Spodziewałem się po tym filmie o wiele więcej niż mi on oferował.
Może jednak zacznę od plusów: dobre zdjęcia, uwypuklające gorączkę na pustyni, "kowadło słońca" itd. Też czasami dobre dialogi!.. ale to tylko kropla w morzu potrzeb. Trochę przewidywalny. Momentami durny np. końcówka ("zostanę w Armii bo fajnie jest zabijać" - ale przesłanie, no co za debilizm), końcówka wszystko popsuła doszczętnie. Czasami nudny jak flaki z olejem. Aktorstwo w większości razi sztucznością. Jednym słowem nie mam zamiaru wracać już do tego filmu... wymęczyłem się i tyle (i tak oglądałem go na raty).
Też akcja była tak "robiona" schematycznie jak to w starszych filmach - to też mnie raziło (wiecie coś w rodzaju "Tylko dla orłów" i "Działa Nawarony" - ten styl....
Jednym słowem duże rozczarowanie.
"Też akcja była tak "robiona" schematycznie jak to w starszych filmach - to też mnie raziło (wiecie coś w rodzaju "Tylko dla orłów" i "Działa Nawarony" - ten styl...."
Obawiam się, że nie wiem. Możesz wytłumaczyć?
Tu nie ma nic do tłumaczenia.
Jedni wole stare klasyczne kino w których jest najwązniejszy
jest scenariusz, atorstwo , gdzie jest wiele dłuzyzn tworzących klimat
a efekty tworzone były metodami zwykłymi.
A inni wola nowsze kino , szybszą akcję i nowoczesne sztuczne efekty komputerowe.

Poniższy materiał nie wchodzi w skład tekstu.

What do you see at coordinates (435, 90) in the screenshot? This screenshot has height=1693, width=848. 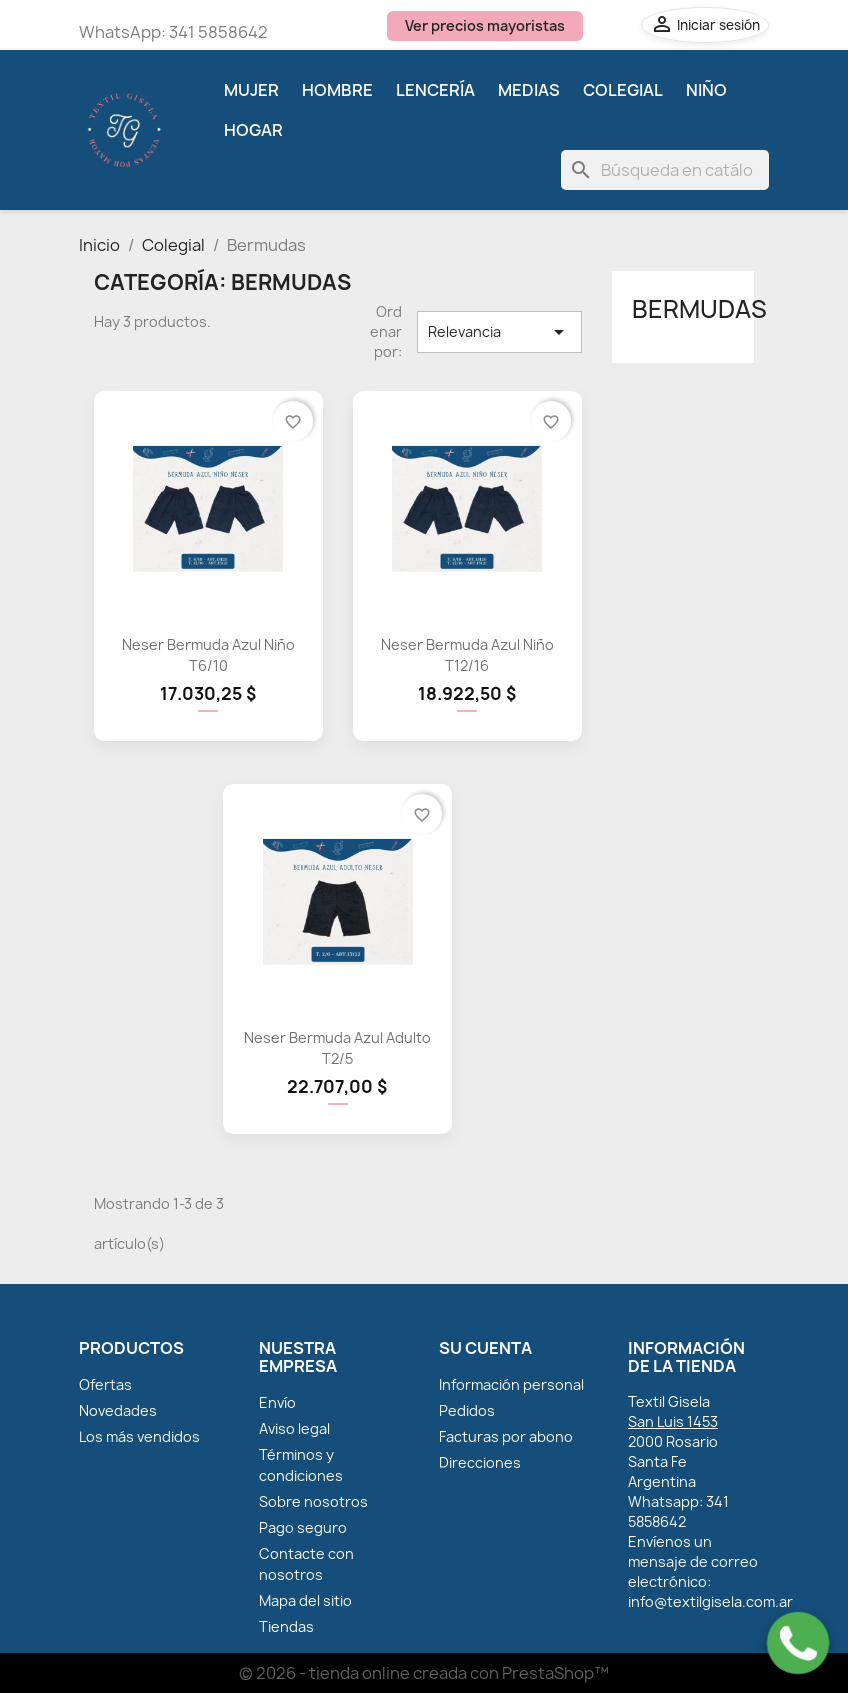 I see `Lencería` at bounding box center [435, 90].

Ja osobiście wole zdecydowanie 1 opcję.
Nie prawda: ja lubię stare kino, wystarczy zobaczyć w moim ulubionych jest sporo pozycji np. dwunastu gniewnych ludzi, tramwaj zwany pożądaniem itd. tam nie ma szybkiej akcji ale jest świetne aktorstwo i rewelacyjny scenariusz.
Co do "schematyczności"... i do porównania stylu do filmu "tylko dla orłów" - nie wiem czy to widziałeś, ale tam jest robiona taka "akcja na siłę" aby dużo się działo, aby widzowi ciągle dostarczać wrażeń KOSZTEM REALIZMU, tutaj podobnie choć nie identycznie, bo są te dłużyzny, te piaski pustyni itd. to nie było takie złe, bo dawało klimat, nawet to napisałem w moim pierwszym poście, tutaj chodzi mi o to że w tym filmie NIE MA POLOTU CO DO FORMY, jest tak schematyczna jak scenariusz.
nudny , zachowawczy i mdły, jak dla mnie jedna z największych pomyłek Oscarowych.